The Current Discussion: Rate Obama's first performance on the international stage on a scale of 1-10, and tell us why you think so.
Mr. Obama ought to be assigned a grade of six out of ten for his smiling performance at the G-20 meeting in London. He proved he could keep his word and be a good listener. He appears to have taken up the challenge of being humble mechanic and accident supervisor after a massive road pileup with many (unsold) cars, trucks, unemployed bodies and goods are either bound for the scrap heap, intellectually challenged schemes, unemployment or trauma about complex insurance policies (the AIG and government guaranty varieties) or more sacrifices. It was in such atmosphere that Mr. Obama and 19 other leaders gathered to formulate an action plan, come up with at least 21 different opinions and ideas and a heap of other suggestions about the equivalent of installing seatbelts, airbags, anti-lock brakes and traffic signs on such road. Alas, they all gingerly avoided the other massive train wreck, the environment. Mother nature does not offer bailouts.
This G-20 gathering circumvented tough issues. They did not act as the T-20 (as board of trustees for the world economy). The meeting focused on “good old ways” that got us all to this point and place in history. Throwing good money after bad, via the IMF, is the psychosis of a gambler betting on tested odds. However, the increased IMF funding was welcomed news to the host, Gordon Brown, who as Tony Blair’s Chancellor of the Exchequer presided over a decade of explosion in the U.K. banking sector (and exposure) to a size larger than the entire UK GDP. On the Friday before the meeting, the bond auction of HM Treasury failed to find demand. Many experts predict that, once again, the UK will approach the IMF, as it did in 1974 with hat in hand, for a jumbo loan to hold it over. That is probably one of the back room deals on the quiet, but it would be inconceivable if it was not discussed by Brown and Obama. America’s best friend in Europe is badly in need of assistance. Other developed economies (Iceland, Ireland and potentially Austria and Belgium) will probably join the queue at the IMF window, as Mexico, Central and Eastern European, Ukraine, South East Asian nations and Pakistan are waiting in the lounge.

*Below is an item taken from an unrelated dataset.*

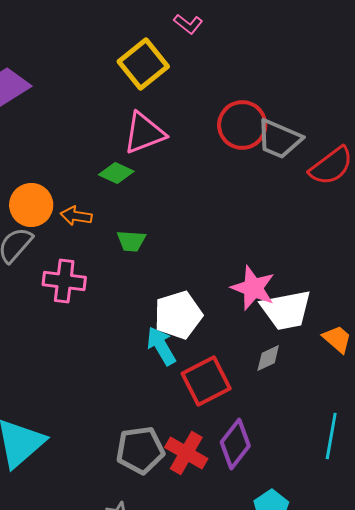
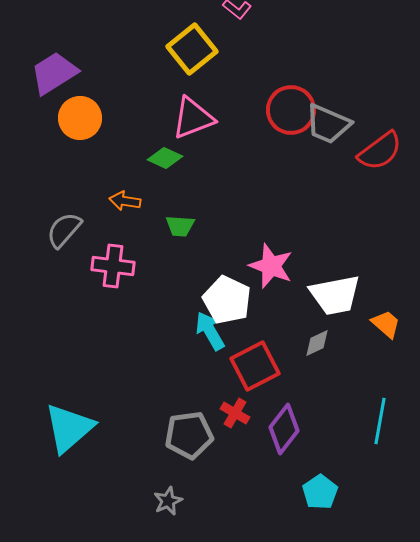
orange circle: (31, 205) -> (80, 118), moved
pink star: (253, 288) -> (271, 266), moved
white pentagon: (178, 315) -> (227, 300), turned -30
red cross: (186, 453) -> (235, 413), moved, size x0.7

Many topics were circumvented at the London Summit and that was deemed expedient by Mr. Obama. Foreign leaders tried to alternate between mitigation of immediate bleeding and read into the mind of Mr. Obama, the apprentice crafter of foreign policy, just as the paroled Bill Clinton during his first round of visits to Europe. Free trade was affirmed as a common principle, but the environment was shoved to the backburner. And the crucial question, or “change we can believe in” from American side, the sum and substance of it all was not addressed in good enough detail: how could a stable financial system, an integrated, but lightly regulated supra-national, financial system in search of forum shopping and national financial autonomy could be compatible or sustainable in a global system? Especially without a commonly defined early warning system? And what happens to so-called classic economic theories, when two-thirds of world producers exceed sermons of IMF on overall debt limit vs. total GDP and expect relatively small economies (Russia, China) to rescue Europe and U.S.A.?
The quick rounds of political posturing, in 20-minute installments, are not exactly the stuff of assessable political performance. It was just a preamble and a feeler meeting over lunch. Mr. Obama is preoccupied with volatility back home, at the end of his first quarter on the job. The ranks of unemployed Americans are expanding at the rate of about 33,000 people every workday and pressure is building up. As such, the novice earns the middle grade of five plus extra credit for posturing towards being a consensus builder and a listener. He might not be well set to tame the politico-socio-economic monster that is looking at him squarely in the face, and perhaps he needs more than a smile to deal with it.